Hapag-Lloyd completes methanol vessel retrofit

Hapag-Lloyd completes methanol vessel retrofit

Hapag-Lloyd has completed its first methanol vessel retrofit programme milestone. The Seaspan Yangtze conversion gives the container line dual-fuel capability as shipping decarbonisation moves beyond newbuild orders into existing fleet upgrades.


IN Brief:

  • Hapag-Lloyd and Seaspan have completed the first vessel conversion under their methanol retrofit programme.
  • The 10,100 TEU Seaspan Yangtze has been upgraded to a dual-fuel engine capable of operating on methanol.
  • The five-vessel programme is valued at about $120m and supports lower-carbon container shipping options.

Hapag-Lloyd and Seaspan have completed the first vessel conversion under their joint methanol retrofit programme, upgrading the 10,100 TEU Seaspan Yangtze to a dual-fuel engine capable of operating on methanol.

The vessel has been converted from a conventional MAN S90 engine as part of a five-ship programme involving Hapag-Lloyd, Seaspan Corporation, and Everllence. The remaining vessels scheduled for conversion are Seaspan Amazon, Seaspan Ganges, Seaspan Thames, and Seaspan Zambezi.

The total investment across the five conversions is estimated at about $120m. Each retrofit can reduce CO2e emissions by approximately 30,000 to 50,000 metric tonnes per vessel annually when operating on low-carbon methanol.

The project gives Hapag-Lloyd a route to decarbonise part of its existing chartered fleet while extending vessel service life and increasing fuel flexibility. A large share of the global container fleet will remain in service for years, even as shipowners order new vessels designed for alternative fuels.

Silke Lehmköster, Managing Director Fleet at Hapag-Lloyd, said: “Retrofitting existing vessels is an important lever on our way to decarbonize our fleet operations by 2045. The successful conversion of the Seaspan Yangtze shows that technical innovation and close cooperation with strong partners can make proven vessels ready for the use of low-carbon fuels. For our customers, this is another concrete step towards more sustainable supply chains.”

The conversion is significant because shipping’s alternative-fuel transition cannot rely only on newbuild vessels. New orders can improve future fleet performance, but container supply chains operate through existing tonnage, charter arrangements, service networks, port infrastructure, and long asset lives. Retrofitting creates a bridge between today’s fleet and the lower-carbon fuels that carriers are trying to secure.

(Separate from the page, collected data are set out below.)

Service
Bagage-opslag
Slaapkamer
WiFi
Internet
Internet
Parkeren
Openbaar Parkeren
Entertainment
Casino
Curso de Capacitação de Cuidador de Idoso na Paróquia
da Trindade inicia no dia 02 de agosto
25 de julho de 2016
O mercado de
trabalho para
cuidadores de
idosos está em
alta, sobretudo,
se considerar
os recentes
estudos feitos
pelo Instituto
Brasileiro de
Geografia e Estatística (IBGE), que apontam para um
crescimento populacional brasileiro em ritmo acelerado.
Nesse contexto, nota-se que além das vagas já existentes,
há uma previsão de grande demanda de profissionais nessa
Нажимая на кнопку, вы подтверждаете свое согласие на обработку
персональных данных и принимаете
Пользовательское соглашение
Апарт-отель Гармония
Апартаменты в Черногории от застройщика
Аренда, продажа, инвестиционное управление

Methanol has emerged as one of the main alternative fuel pathways for container shipping, alongside LNG, ammonia development, biofuels, electrification in limited applications, and operational efficiency measures. Its advantages include easier handling than some alternatives and the potential to use low-carbon or renewable feedstocks. Its limits are equally practical: fuel availability, lifecycle emissions, bunkering infrastructure, cost, and competition for green methanol supply.

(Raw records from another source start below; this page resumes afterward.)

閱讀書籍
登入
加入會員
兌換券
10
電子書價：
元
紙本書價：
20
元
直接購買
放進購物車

The retrofit programme therefore sits in a wider commercial context. Cargo owners are asking carriers for lower-carbon transport options, but they also need reliable schedules, capacity, and cost discipline. A vessel that can operate on methanol gives fuel optionality, yet the emissions benefit depends on access to low-carbon methanol at scale. That places shipping decarbonisation partly outside the vessel itself and into fuel production, port bunkering, and energy procurement.

The movement of capital into maritime technology and fuel transition is already visible, with TMV’s $200m maritime and logistics venture fund targeting areas including energy transition, next-generation fuels, autonomy, and maritime systems. The Hapag-Lloyd retrofit shows why that investment theme is practical rather than distant: shipping needs deployable technologies that can work within existing assets, not only long-term concepts for future fleets.

Retrofitting also gives carriers a way to reduce carbon exposure without waiting for shipyard slots and new vessel delivery cycles. That can be useful as customers, regulators, and investors place more scrutiny on transport emissions. For manufacturers and retailers using ocean freight, lower-carbon shipping products are becoming part of procurement and sustainability planning, even where price remains the main commercial driver.

The Seaspan Yangtze conversion will now be judged by operating performance. Engine reliability, fuel availability, maintenance requirements, emissions data, and commercial utilisation will determine how much confidence the industry places in similar projects. If the remaining four conversions deliver consistently, methanol retrofit could become a stronger part of the container sector’s decarbonisation toolkit.